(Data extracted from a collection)
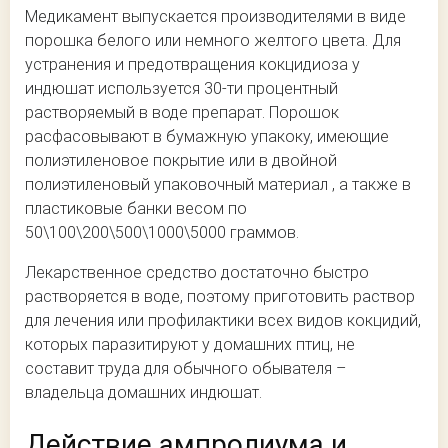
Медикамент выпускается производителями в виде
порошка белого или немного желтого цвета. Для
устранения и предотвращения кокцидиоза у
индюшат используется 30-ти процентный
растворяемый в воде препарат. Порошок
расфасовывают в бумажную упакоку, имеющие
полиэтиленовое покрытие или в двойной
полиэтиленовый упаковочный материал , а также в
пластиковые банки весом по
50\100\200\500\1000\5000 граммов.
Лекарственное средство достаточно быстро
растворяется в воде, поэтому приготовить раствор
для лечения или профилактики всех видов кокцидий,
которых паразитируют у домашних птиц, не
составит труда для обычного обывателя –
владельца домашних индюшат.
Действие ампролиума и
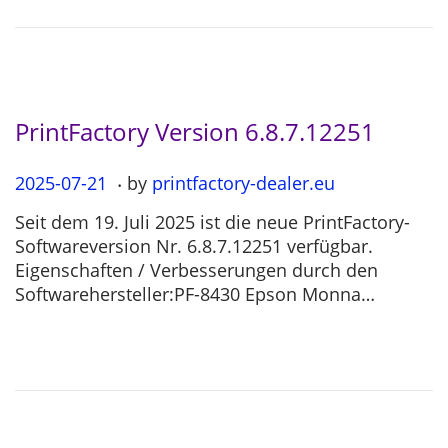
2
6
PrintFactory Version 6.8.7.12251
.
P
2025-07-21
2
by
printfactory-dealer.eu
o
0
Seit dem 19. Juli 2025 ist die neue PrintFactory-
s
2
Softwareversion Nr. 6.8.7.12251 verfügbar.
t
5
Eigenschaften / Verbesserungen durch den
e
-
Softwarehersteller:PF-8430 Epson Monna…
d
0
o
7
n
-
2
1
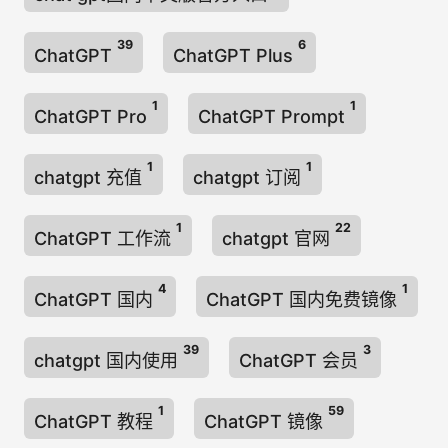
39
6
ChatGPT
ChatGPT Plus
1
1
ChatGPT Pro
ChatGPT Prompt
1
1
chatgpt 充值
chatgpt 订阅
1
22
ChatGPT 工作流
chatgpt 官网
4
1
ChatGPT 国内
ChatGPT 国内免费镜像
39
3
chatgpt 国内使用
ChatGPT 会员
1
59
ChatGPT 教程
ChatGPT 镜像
* * *
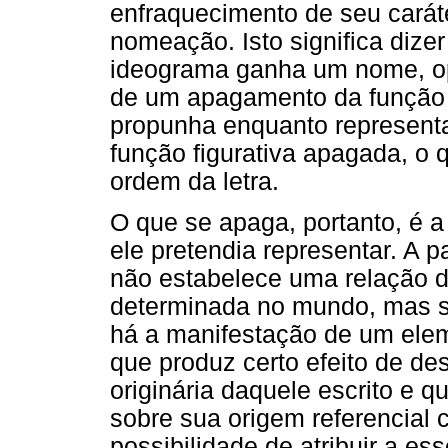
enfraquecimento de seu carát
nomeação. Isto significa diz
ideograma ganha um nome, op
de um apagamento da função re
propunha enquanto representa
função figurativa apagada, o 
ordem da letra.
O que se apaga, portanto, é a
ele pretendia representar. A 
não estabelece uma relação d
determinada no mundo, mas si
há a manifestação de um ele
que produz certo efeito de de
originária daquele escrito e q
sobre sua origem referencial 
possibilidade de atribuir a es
--
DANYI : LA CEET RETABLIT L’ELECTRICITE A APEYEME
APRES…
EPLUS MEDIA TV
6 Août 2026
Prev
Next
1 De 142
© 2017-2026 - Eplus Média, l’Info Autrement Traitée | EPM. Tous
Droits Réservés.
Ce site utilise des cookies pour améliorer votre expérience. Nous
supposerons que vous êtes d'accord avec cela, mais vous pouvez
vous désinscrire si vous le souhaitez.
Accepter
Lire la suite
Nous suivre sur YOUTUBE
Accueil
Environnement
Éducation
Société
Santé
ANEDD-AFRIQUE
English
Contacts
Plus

▸ ACTIVITY: Every line above that includes the string "индюшат" should be counted, and the answer should be that number only.

▸ EXERCISE OUTPUT: 2